When Barnes first came out to Lake County from his home in New York, he and Rachelle Damiata of Xtreme Envisions drove around the lake, stopping in every restaurant to scope out the food scene. “If you look across Lake County at all the restaurants they all have the same menu,” Barnes said. “That’s not to say it’s a bad menu, but it is all the same and it doesn’t offer all the options for people to eat better than burgers and fries and nachos and cheese sticks.”

So they invited chefs to the Aroma Cafe in Clearlake to receive training from Barnes, who has a simple philosophy when it comes to cooking — it’s all about exposure. With more than 40 years of experience to his name, Barnes has traveled across the globe, learning the art of cooking. Many times he’s had the opportunity to learn from mothers and grandmothers, who’ve taught him the origin of different dishes.

“So once you do that you have a benchmark for what excellent is,” he said. “And that’s where cooks fall behind because they don’t realize what excellent is, because they have no benchmark for what that is.”

He compared it to driving. When you spend your life behind the wheel of a Volkswagen, the car is perfectly fine, with comfortable seats and a shiny coat of paint, but the moment you get behind a Maserati, your old car doesn’t look so hot.

It’s the same in the kitchen. “Until you have made something to the best it can be, you believe that what you’re working hard at is the best it can be,” Barnes said. “So that goes back to the exposure message.”

With that idea in mind, many of the dishes Barnes brought to Woodland Community College were not something you’d likely find in a Lake County locale, such as salads made of grapes and cheese and peanuts. And that brings in the second part of Barnes’s philosophy — good food is also about complexity.

Dishes are often laden with salt. It’s what we’re used to. Popcorn without salt just isn’t the same. But Barnes explained that when french fries are missing the mineral, it’s not actually sodium that we want — we want complexity. Add a different flavor to the fries, and suddenly we’re happy again.

That’s how Barnes makes low sodium, whole grain recipes taste interesting. For example, salad is all about timing. On Wednesday he had students mix barley in with the dressing when it was warm, but the vegetables weren’t tossed until right before the dish was served. The barley tasted quite a lot like the dressing, while the veggies retained their own flavors.

“You create dimension inside of one dish,” Barnes explained. “A lot of it is very subtle, but a lot of cooking is very subtle.”

Some might believe that cooking healthfully will hurt their bottom line, but that’s far from the truth. Customers have been demanding more nutritious options for some time now, and restaurants offering them will only increase their profits.

And tourism isn’t unrelated.
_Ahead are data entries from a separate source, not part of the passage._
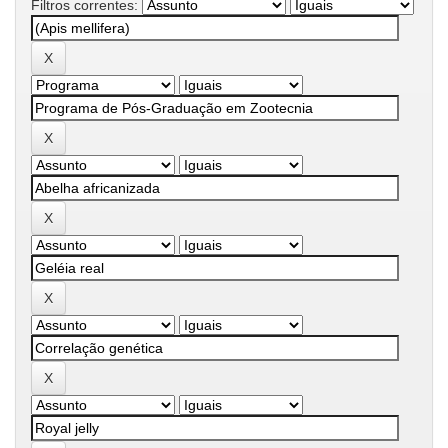
Filtros correntes: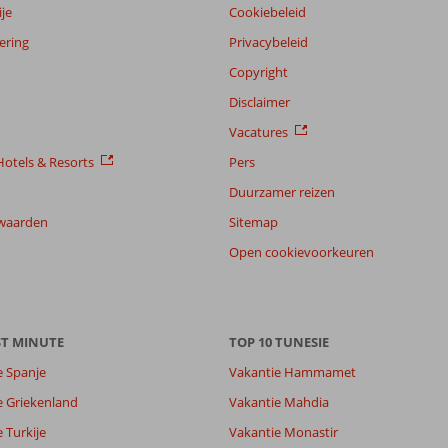
je
Cookiebeleid
ering
Privacybeleid
Copyright
Disclaimer
Vacatures
otels & Resorts
Pers
Duurzamer reizen
waarden
Sitemap
Open cookievoorkeuren
ST MINUTE
TOP 10 TUNESIE
e Spanje
Vakantie Hammamet
e Griekenland
Vakantie Mahdia
 Turkije
Vakantie Monastir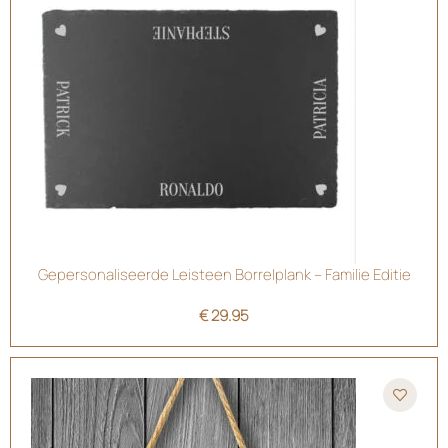
Gepersonaliseerde Leisteen Borrelplank – Familie Editie
€
29.95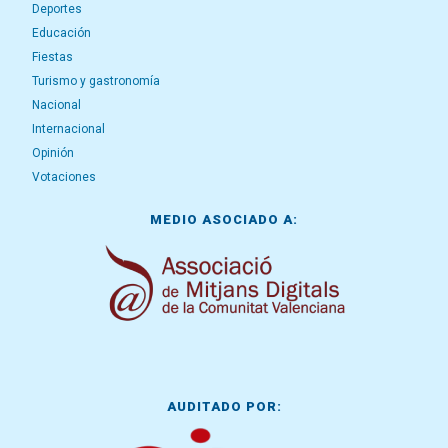
Deportes
Educación
Fiestas
Turismo y gastronomía
Nacional
Internacional
Opinión
Votaciones
MEDIO ASOCIADO A:
AUDITADO POR: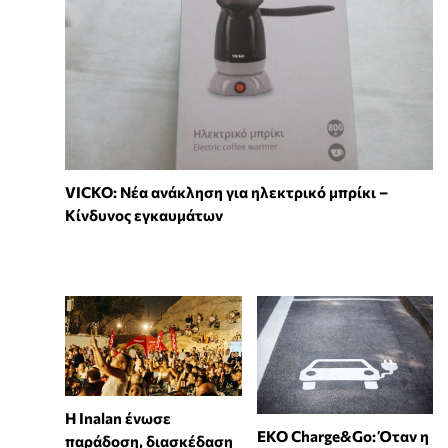
VICKO: Νέα ανάκληση για ηλεκτρικό μπρίκι –
Κίνδυνος εγκαυμάτων
Η Inalan ένωσε
EKO Charge&Go: Όταν η
παράδοση, διασκέδαση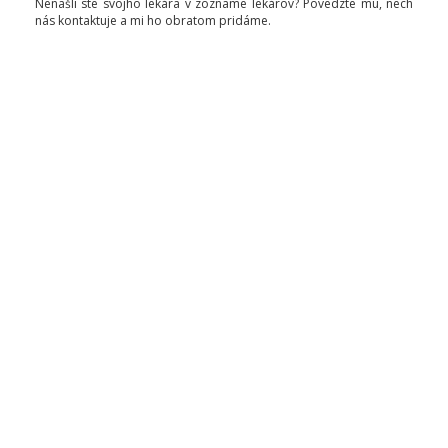
Nenašli ste svojho lekára v zozname lekárov? Povedzte mu, nech
nás kontaktuje a mi ho obratom pridáme.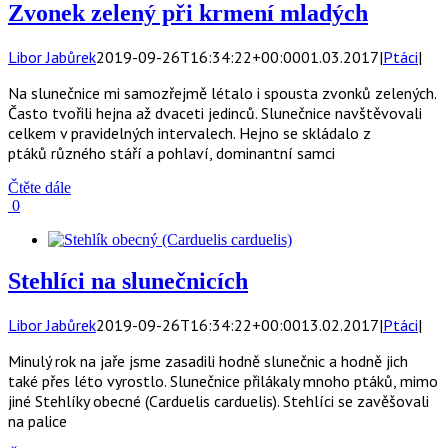
Zvonek zelený při krmení mladých
Libor Jabůrek
2019-09-26T16:34:22+00:00
01.03.2017
|
Ptáci
|
Na slunečnice mi samozřejmě létalo i spousta zvonků zelených.
Často tvořili hejna až dvaceti jedinců. Slunečnice navštěvovali
celkem v pravidelných intervalech. Hejno se skládalo z
ptáků různého stáří a pohlaví, dominantní samci
Čtěte dále
0
Stehlíci na slunečnicích
Libor Jabůrek
2019-09-26T16:34:22+00:00
13.02.2017
|
Ptáci
|
Minulý rok na jaře jsme zasadili hodně slunečnic a hodně jich
také přes léto vyrostlo. Slunečnice přilákaly mnoho ptáků, mimo
jiné Stehlíky obecné (Carduelis carduelis). Stehlíci se zavěšovali
na palice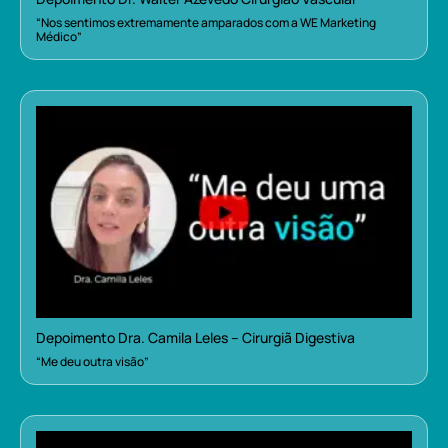
“Nos sentimos extremamente amparados com a WE Marketing
Médico”
Depoimento Dra. Camila Leles – Cirurgiã Digestiva
“Me deu outra visão”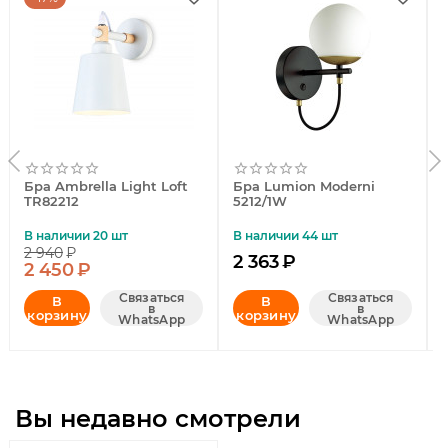
Бра Ambrella Light Loft
Бра Lumion Moderni
TR82212
5212/1W
В наличии 20 шт
В наличии 44 шт
2 940
₽
2 363
₽
2 450
₽
Связаться
Связаться
В
В
в
в
корзину
корзину
WhatsApp
WhatsApp
Вы недавно смотрели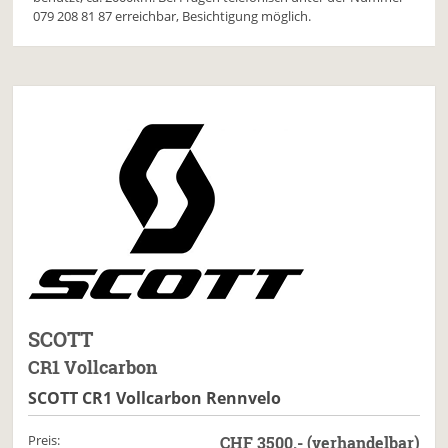
079 208 81 87 erreichbar, Besichtigung möglich.
SCOTT
CR1 Vollcarbon
SCOTT CR1 Vollcarbon Rennvelo
Preis:
CHF 3500.- (verhandelbar)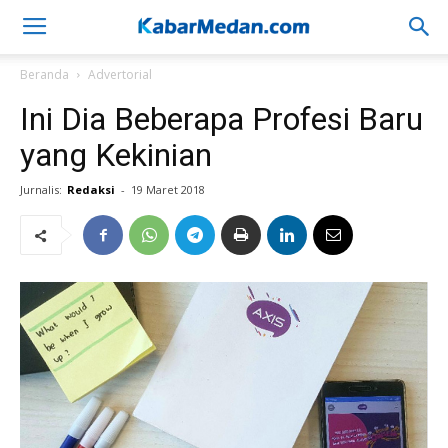
Beranda
Advertorial
Ini Dia Beberapa Profesi Baru
yang Kekinian
Jurnalis:
Redaksi
-
19 Maret 2018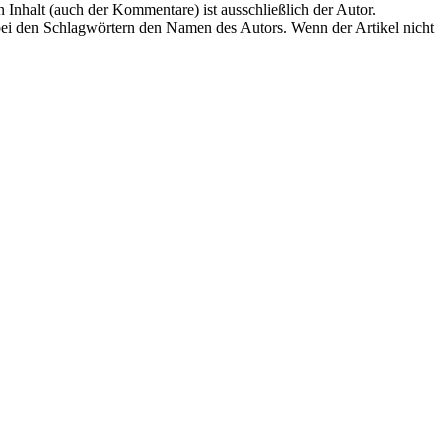
en Inhalt (auch der Kommentare) ist ausschließlich der Autor.
n bei den Schlagwörtern den Namen des Autors. Wenn der Artikel nicht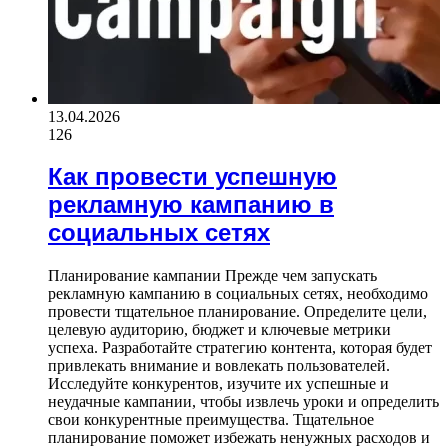
13.04.2026
126
Как провести успешную
рекламную кампанию в
социальных сетях
Планирование кампании Прежде чем запускать
рекламную кампанию в социальных сетях, необходимо
провести тщательное планирование. Определите цели,
целевую аудиторию, бюджет и ключевые метрики
успеха. Разработайте стратегию контента, которая будет
привлекать внимание и вовлекать пользователей.
Исследуйте конкурентов, изучите их успешные и
неудачные кампании, чтобы извлечь уроки и определить
свои конкурентные преимущества. Тщательное
планирование поможет избежать ненужных расходов и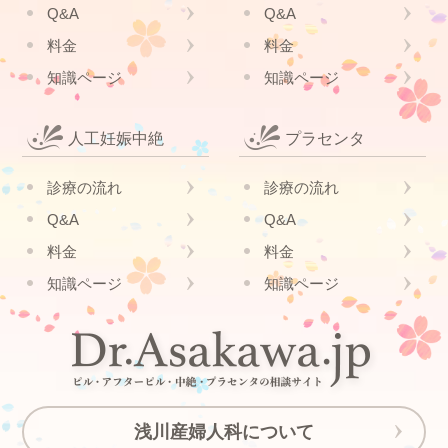
Q&A
Q&A
料金
料金
知識ページ
知識ページ
人工妊娠中絶
プラセンタ
診療の流れ
診療の流れ
Q&A
Q&A
料金
料金
知識ページ
知識ページ
浅川産婦人科について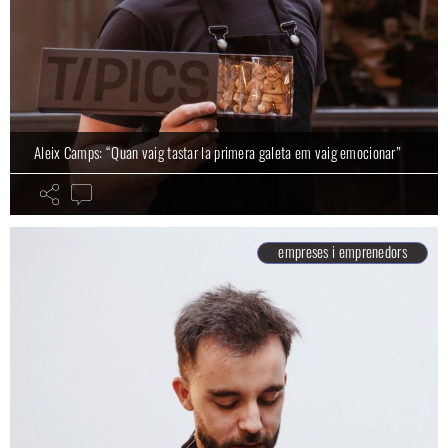
Aleix Camps: “Quan vaig tastar la primera galeta em vaig emocionar”
empreses i emprenedors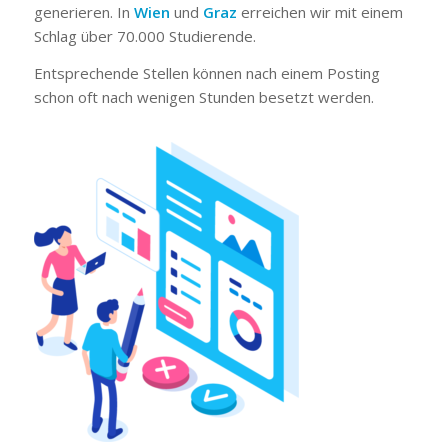
generieren. In
Wien
und
Graz
erreichen wir mit einem
Schlag über 70.000 Studierende.
Entsprechende Stellen können nach einem Posting
schon oft nach wenigen Stunden besetzt werden.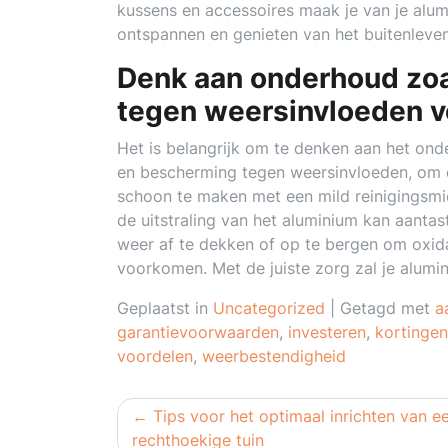
kussens en accessoires maak je van je alumi
ontspannen en genieten van het buitenleven
Denk aan onderhoud zo
tegen weersinvloeden v
Het is belangrijk om te denken aan het on
en bescherming tegen weersinvloeden, om de
schoon te maken met een mild reinigingsmid
de uitstraling van het aluminium kan aantast
weer af te dekken of op te bergen om oxida
voorkomen. Met de juiste zorg zal je alumini
Geplaatst in
Uncategorized
|
Getagd met
a
garantievoorwaarden
,
investeren
,
kortingen
voordelen
,
weerbestendigheid
Berichtnavigatie
Tips voor het optimaal inrichten van e
rechthoekige tuin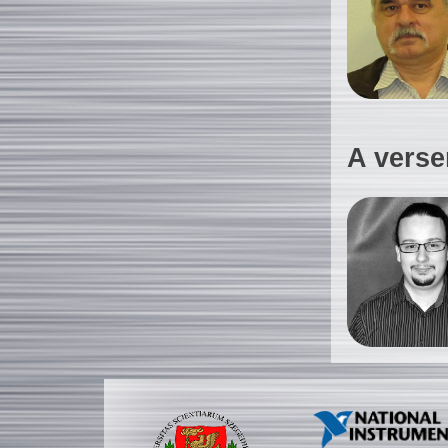
A verse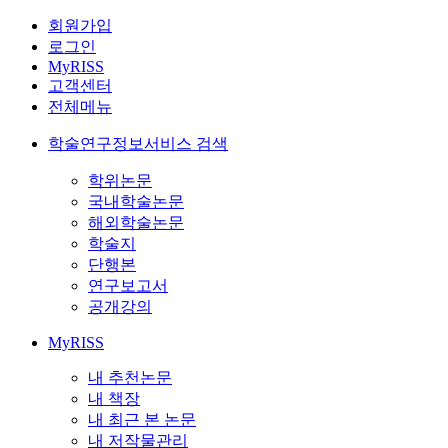
회원가입
로그인
MyRISS
고객센터
전체메뉴
학술연구정보서비스 검색
학위논문
국내학술논문
해외학술논문
학술지
단행본
연구보고서
공개강의
MyRISS
내 추천논문
내 책장
내 최근 본 논문
내 저작물관리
As Napa and Sonoma begin to grow, Barnes thinks Lake County is poised to become a destination, but if visitors don’t have the type of dining establishments they’re accustomed to, they won’t want to return. “Tourists don’t live here,” Barnes pointed out. “Tourists have different expectations.”

Fortunately, Woodland Community College’s culinary arts program has been flourishing under Cabreros, new restaurants are popping up, such as the Twisted Sisters on Main Street in Lakeport, Lower Lake High School just hired on a new chef instructor. And with the help of funding like Partnerships to Improve Community Health, the future of the Lake County restaurant scene is looking to be an optimistic one.